**Problem requirements:** Without the images, repeat every line of the listing verbatim.

**Source material:**
╭──

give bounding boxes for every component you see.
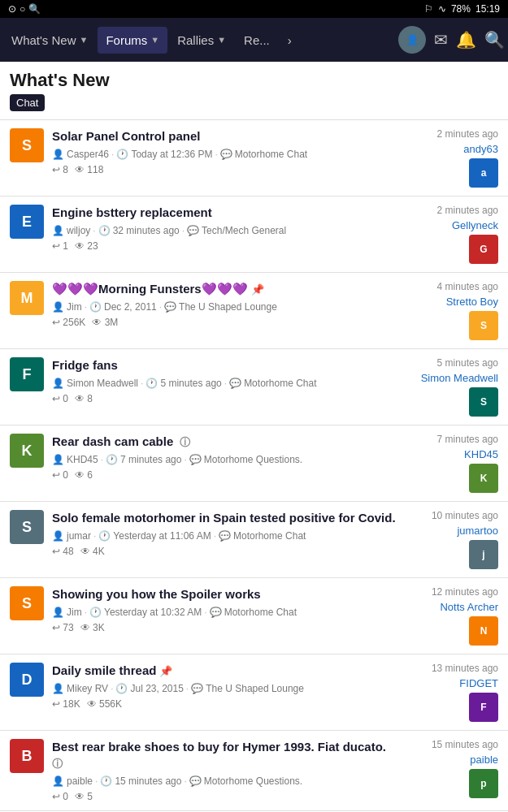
thread-right: 4 minutes ago Stretto Boy S [409, 281, 498, 340]
thread-body: Engine bsttery replacement 👤 wiljoy · 🕐 … [52, 205, 401, 252]
forum-icon: 💬 [164, 300, 176, 315]
bluetooth-icon: ⚐ [424, 3, 433, 15]
last-post-time: 10 minutes ago [432, 510, 498, 521]
thread-item[interactable]: D Daily smile thread📌 👤 Mikey RV · 🕐 Jul… [0, 654, 508, 731]
chat-pill[interactable]: Chat [10, 94, 45, 111]
clock-icon: 🕐 [116, 147, 128, 162]
thread-author: Casper46 [67, 147, 109, 162]
last-post-time: 2 minutes ago [437, 128, 498, 140]
search-icon[interactable]: 🔍 [484, 30, 505, 50]
thread-time: Today at 12:36 PM [131, 147, 212, 162]
view-count: 👁 4K [80, 546, 105, 557]
thread-meta: 👤 paible · 🕐 15 minutes ago ·💬Motorhome … [52, 774, 401, 789]
thread-item[interactable]: F Fridge fans 👤 Simon Meadwell · 🕐 5 min… [0, 349, 508, 425]
thread-forum: Motorhome Questions. [204, 452, 302, 468]
last-user-avatar: a [469, 158, 498, 188]
thread-meta: 👤 Jim · 🕐 Yesterday at 10:32 AM ·💬Motorh… [52, 605, 401, 620]
thread-item[interactable]: K Rear dash cam cable ⓘ 👤 KHD45 · 🕐 7 mi… [0, 425, 508, 502]
thread-author: Jim [67, 300, 82, 315]
last-post-user: FIDGET [459, 677, 498, 689]
thread-item[interactable]: S Solar Panel Control panel 👤 Casper46 ·… [0, 120, 508, 197]
thread-author: jumar [67, 529, 91, 544]
last-user-avatar: K [469, 464, 498, 493]
last-user-avatar: F [469, 693, 498, 722]
last-user-avatar: j [469, 540, 498, 569]
nav-more-icon: › [288, 33, 292, 47]
pinned-icon: 📌 [159, 665, 172, 677]
forum-icon: 💬 [210, 605, 222, 620]
forum-icon: 💬 [189, 452, 202, 468]
status-left-icons: ⊙ ○ 🔍 [8, 3, 41, 15]
thread-time: 5 minutes ago [160, 376, 221, 391]
thread-avatar: F [10, 357, 44, 391]
nav-more[interactable]: › [280, 27, 300, 54]
reply-count: ↩ 0 [52, 791, 68, 802]
last-user-avatar: p [469, 769, 498, 798]
last-post-time: 2 minutes ago [437, 205, 498, 216]
clock: 15:19 [475, 3, 500, 15]
forum-icon: 💬 [191, 681, 203, 697]
thread-avatar: S [10, 586, 44, 620]
thread-right: 5 minutes ago Simon Meadwell S [409, 357, 498, 417]
thread-avatar: K [10, 434, 44, 468]
thread-right: 15 minutes ago paible p [409, 739, 498, 798]
help-icon: ⓘ [52, 758, 63, 770]
nav-rallies[interactable]: Rallies ▼ [169, 27, 234, 54]
nav-rallies-chevron: ▼ [217, 35, 226, 45]
last-post-time: 5 minutes ago [437, 357, 498, 369]
thread-title: Rear dash cam cable ⓘ [52, 434, 401, 450]
thread-item[interactable]: M 💜💜💜Morning Funsters💜💜💜📌 👤 Jim · 🕐 Dec … [0, 273, 508, 349]
last-post-user: andy63 [463, 143, 498, 155]
thread-item[interactable]: E Engine bsttery replacement 👤 wiljoy · … [0, 197, 508, 273]
thread-right: 7 minutes ago KHD45 K [409, 434, 498, 493]
thread-item[interactable]: S Showing you how the Spoiler works 👤 Ji… [0, 578, 508, 654]
last-post-time: 12 minutes ago [432, 586, 498, 598]
thread-list: S Solar Panel Control panel 👤 Casper46 ·… [0, 120, 508, 812]
thread-avatar: E [10, 205, 44, 239]
thread-forum: Motorhome Chat [233, 529, 306, 544]
thread-body: Best rear brake shoes to buy for Hymer 1… [52, 739, 401, 802]
clock-icon: 🕐 [106, 452, 118, 468]
nav-whats-new[interactable]: What's New ▼ [3, 27, 96, 54]
notifications-icon[interactable]: 🔔 [456, 30, 476, 50]
last-post-user: Simon Meadwell [421, 372, 498, 384]
author-icon: 👤 [52, 300, 64, 315]
view-count: 👁 556K [87, 698, 122, 710]
thread-stats: ↩ 18K 👁 556K [52, 698, 401, 710]
last-user-avatar: N [469, 616, 498, 646]
reply-count: ↩ 8 [52, 164, 68, 175]
last-post-time: 7 minutes ago [437, 434, 498, 445]
thread-stats: ↩ 48 👁 4K [52, 546, 401, 557]
nav-action-icons: 👤 ✉ 🔔 🔍 [398, 26, 505, 54]
thread-forum: Motorhome Chat [244, 376, 316, 391]
status-right-icons: ⚐ ∿ 78% 15:19 [424, 3, 500, 15]
thread-meta: 👤 Casper46 · 🕐 Today at 12:36 PM ·💬Motor… [52, 147, 401, 162]
author-icon: 👤 [52, 681, 64, 697]
thread-forum: The U Shaped Lounge [179, 300, 277, 315]
thread-body: Daily smile thread📌 👤 Mikey RV · 🕐 Jul 2… [52, 663, 401, 710]
thread-stats: ↩ 0 👁 8 [52, 393, 401, 404]
view-count: 👁 3M [92, 317, 118, 328]
reply-count: ↩ 1 [52, 240, 68, 252]
thread-item[interactable]: B Best rear brake shoes to buy for Hymer… [0, 731, 508, 811]
forum-icon: 💬 [189, 774, 202, 789]
last-user-avatar: S [469, 387, 498, 417]
thread-item[interactable]: S Solo female motorhomer in Spain tested… [0, 502, 508, 578]
thread-stats: ↩ 8 👁 118 [52, 164, 401, 175]
nav-forums-chevron: ▼ [150, 35, 159, 45]
help-icon: ⓘ [176, 436, 190, 448]
thread-time: Jul 23, 2015 [130, 681, 183, 697]
forum-icon: 💬 [187, 223, 199, 239]
nav-re[interactable]: Re... [236, 27, 278, 54]
thread-title: Daily smile thread📌 [52, 663, 401, 679]
thread-meta: 👤 Simon Meadwell · 🕐 5 minutes ago ·💬Mot… [52, 376, 401, 391]
thread-title: 💜💜💜Morning Funsters💜💜💜📌 [52, 281, 401, 297]
thread-meta: 👤 wiljoy · 🕐 32 minutes ago ·💬Tech/Mech … [52, 223, 401, 239]
thread-forum: Tech/Mech General [202, 223, 286, 239]
nav-forums[interactable]: Forums ▼ [98, 27, 167, 54]
nav-user-avatar[interactable]: 👤 [398, 26, 426, 54]
reply-count: ↩ 0 [52, 469, 68, 481]
last-post-user: Stretto Boy [446, 296, 498, 308]
last-post-user: Notts Archer [440, 601, 498, 613]
messages-icon[interactable]: ✉ [434, 30, 448, 50]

╰──

**Answer box:**
give bounding boxes for every component you see.
thread-right: 4 minutes ago Stretto Boy S [409, 281, 498, 340]
thread-body: Engine bsttery replacement 👤 wiljoy · 🕐 … [52, 205, 401, 252]
forum-icon: 💬 [164, 300, 176, 315]
bluetooth-icon: ⚐ [424, 3, 433, 15]
last-post-time: 10 minutes ago [432, 510, 498, 521]
thread-item[interactable]: D Daily smile thread📌 👤 Mikey RV · 🕐 Jul… [0, 654, 508, 731]
chat-pill[interactable]: Chat [10, 94, 45, 111]
clock-icon: 🕐 [116, 147, 128, 162]
thread-author: Casper46 [67, 147, 109, 162]
last-post-time: 2 minutes ago [437, 128, 498, 140]
search-icon[interactable]: 🔍 [484, 30, 505, 50]
thread-time: Today at 12:36 PM [131, 147, 212, 162]
view-count: 👁 4K [80, 546, 105, 557]
thread-meta: 👤 paible · 🕐 15 minutes ago ·💬Motorhome … [52, 774, 401, 789]
thread-item[interactable]: F Fridge fans 👤 Simon Meadwell · 🕐 5 min… [0, 349, 508, 425]
thread-forum: Motorhome Questions. [204, 452, 302, 468]
last-user-avatar: a [469, 158, 498, 188]
thread-meta: 👤 Jim · 🕐 Yesterday at 10:32 AM ·💬Motorh… [52, 605, 401, 620]
thread-item[interactable]: K Rear dash cam cable ⓘ 👤 KHD45 · 🕐 7 mi… [0, 425, 508, 502]
thread-author: Jim [67, 300, 82, 315]
last-post-user: FIDGET [459, 677, 498, 689]
thread-item[interactable]: S Solar Panel Control panel 👤 Casper46 ·… [0, 120, 508, 197]
thread-author: jumar [67, 529, 91, 544]
last-user-avatar: K [469, 464, 498, 493]
last-user-avatar: F [469, 693, 498, 722]
last-user-avatar: j [469, 540, 498, 569]
nav-more-icon: › [288, 33, 292, 47]
pinned-icon: 📌 [159, 665, 172, 677]
forum-icon: 💬 [210, 605, 222, 620]
forum-icon: 💬 [189, 452, 202, 468]
status-left-icons: ⊙ ○ 🔍 [8, 3, 41, 15]
thread-time: 5 minutes ago [160, 376, 221, 391]
thread-avatar: F [10, 357, 44, 391]
nav-more[interactable]: › [280, 27, 300, 54]
reply-count: ↩ 0 [52, 791, 68, 802]
last-user-avatar: p [469, 769, 498, 798]
last-post-time: 2 minutes ago [437, 205, 498, 216]
clock: 15:19 [475, 3, 500, 15]
forum-icon: 💬 [191, 681, 203, 697]
thread-avatar: S [10, 586, 44, 620]
thread-right: 5 minutes ago Simon Meadwell S [409, 357, 498, 417]
thread-avatar: K [10, 434, 44, 468]
thread-right: 15 minutes ago paible p [409, 739, 498, 798]
help-icon: ⓘ [52, 758, 63, 770]
nav-rallies[interactable]: Rallies ▼ [169, 27, 234, 54]
nav-rallies-chevron: ▼ [217, 35, 226, 45]
last-post-time: 5 minutes ago [437, 357, 498, 369]
thread-title: Rear dash cam cable ⓘ [52, 434, 401, 450]
thread-item[interactable]: M 💜💜💜Morning Funsters💜💜💜📌 👤 Jim · 🕐 Dec … [0, 273, 508, 349]
last-post-user: andy63 [463, 143, 498, 155]
thread-item[interactable]: E Engine bsttery replacement 👤 wiljoy · … [0, 197, 508, 273]
thread-right: 7 minutes ago KHD45 K [409, 434, 498, 493]
thread-item[interactable]: S Showing you how the Spoiler works 👤 Ji… [0, 578, 508, 654]
last-post-time: 12 minutes ago [432, 586, 498, 598]
thread-list: S Solar Panel Control panel 👤 Casper46 ·… [0, 120, 508, 812]
thread-avatar: E [10, 205, 44, 239]
thread-forum: Motorhome Chat [233, 529, 306, 544]
thread-body: Best rear brake shoes to buy for Hymer 1… [52, 739, 401, 802]
clock-icon: 🕐 [106, 452, 118, 468]
nav-whats-new[interactable]: What's New ▼ [3, 27, 96, 54]
notifications-icon[interactable]: 🔔 [456, 30, 476, 50]
last-post-user: Simon Meadwell [421, 372, 498, 384]
author-icon: 👤 [52, 300, 64, 315]
view-count: 👁 556K [87, 698, 122, 710]
thread-stats: ↩ 18K 👁 556K [52, 698, 401, 710]
last-user-avatar: N [469, 616, 498, 646]
reply-count: ↩ 8 [52, 164, 68, 175]
last-post-time: 7 minutes ago [437, 434, 498, 445]
thread-stats: ↩ 48 👁 4K [52, 546, 401, 557]
nav-action-icons: 👤 ✉ 🔔 🔍 [398, 26, 505, 54]
thread-forum: Motorhome Chat [244, 376, 316, 391]
status-right-icons: ⚐ ∿ 78% 15:19 [424, 3, 500, 15]
thread-meta: 👤 Casper46 · 🕐 Today at 12:36 PM ·💬Motor… [52, 147, 401, 162]
author-icon: 👤 [52, 681, 64, 697]
thread-forum: The U Shaped Lounge [179, 300, 277, 315]
thread-body: Daily smile thread📌 👤 Mikey RV · 🕐 Jul 2… [52, 663, 401, 710]
thread-stats: ↩ 0 👁 8 [52, 393, 401, 404]
view-count: 👁 3M [92, 317, 118, 328]
reply-count: ↩ 1 [52, 240, 68, 252]
thread-item[interactable]: B Best rear brake shoes to buy for Hymer… [0, 731, 508, 811]
forum-icon: 💬 [189, 774, 202, 789]
last-user-avatar: S [469, 387, 498, 417]
thread-item[interactable]: S Solo female motorhomer in Spain tested… [0, 502, 508, 578]
thread-stats: ↩ 8 👁 118 [52, 164, 401, 175]
nav-forums-chevron: ▼ [150, 35, 159, 45]
help-icon: ⓘ [176, 436, 190, 448]
thread-time: Jul 23, 2015 [130, 681, 183, 697]
forum-icon: 💬 [187, 223, 199, 239]
nav-re[interactable]: Re... [236, 27, 278, 54]
thread-title: Daily smile thread📌 [52, 663, 401, 679]
thread-meta: 👤 Simon Meadwell · 🕐 5 minutes ago ·💬Mot… [52, 376, 401, 391]
thread-title: 💜💜💜Morning Funsters💜💜💜📌 [52, 281, 401, 297]
thread-meta: 👤 wiljoy · 🕐 32 minutes ago ·💬Tech/Mech … [52, 223, 401, 239]
thread-forum: Tech/Mech General [202, 223, 286, 239]
nav-forums[interactable]: Forums ▼ [98, 27, 167, 54]
nav-user-avatar[interactable]: 👤 [398, 26, 426, 54]
reply-count: ↩ 0 [52, 469, 68, 481]
last-post-user: Stretto Boy [446, 296, 498, 308]
last-post-user: Notts Archer [440, 601, 498, 613]
messages-icon[interactable]: ✉ [434, 30, 448, 50]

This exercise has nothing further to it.